2 Attachment(s)
Real gas pseudo-pressure calculation
Hey guys,
I am trying to verify the pseudo-pressures shown in the image below:
[ATTACH=CONFIG]3354[/ATTACH]
I tried to calculate pseudo-pressure by direct integration of the : [ATTACH=CONFIG]3355[/ATTACH]. But it gives another results.
Can you please the method for exact pseudo-pressure calculation?
Thanks.
Re: Real gas pseudo-pressure calculation
It looks to be correct. Perhaps the problem is that you are doing the integration too coarsely?
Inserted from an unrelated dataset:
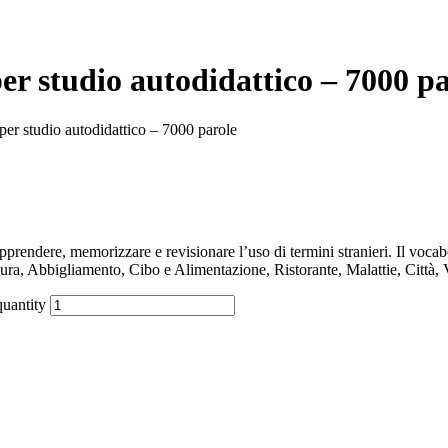
er studio autodidattico – 7000 pa
per studio autodidattico – 7000 parole
endere, memorizzare e revisionare l’uso di termini stranieri. Il vocab
ura, Abbigliamento, Cibo e Alimentazione, Ristorante, Malattie, Città, 
quantity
If you fit a 5th order polynomial to viscosity, and 3rd order to Z as functions of P, then calculate the respective values at single psi increments and sum appropriately I get values that are pretty close - if you did the same via mathematical integration of the polynomials you'd probably get bang on.
Even if you use the data as given, you'd get in the ballpark
Re: Real gas pseudo-pressure calculation
[QUOTE=vinomarky;227824]It looks to be correct. Perhaps the problem is that you are doing the integration too coarsely?
If you fit a 5th order polynomial to viscosity, and 3rd order to Z as functions of P, then calculate the respective values at single psi increments and sum appropriately I get values that are pretty close - if you did the same via mathematical integration of the polynomials you'd probably get bang on.
Even if you use the data as given, you'd get in the ballpark[/QUOTE]
Can you please show your method on paper and attach its scanned version? How do you make polynomial fitting?
Thanks
Re: Real gas pseudo-pressure calculation
You are going to have to learn how to be a bit more of a problem solver. This is not difficult stuff here - you'd expect technical assistants to need everything spelled out, engineers need to be able to think through problems.
Learn how to use Excel - become an Excel guru, the skills will hold you in good stead through your career
If you simply take those values from the table and plot then vs pressure in Excel, then ADD TRENDLINE - select polynomial of sufficient order to represent the shape, then ask it to annotate with the equation. Format the annotation to scientific with 3 decimals and read off the values. If you were doing this on many columns of data you could do some googling and see how to do polynomial fitting with array formula.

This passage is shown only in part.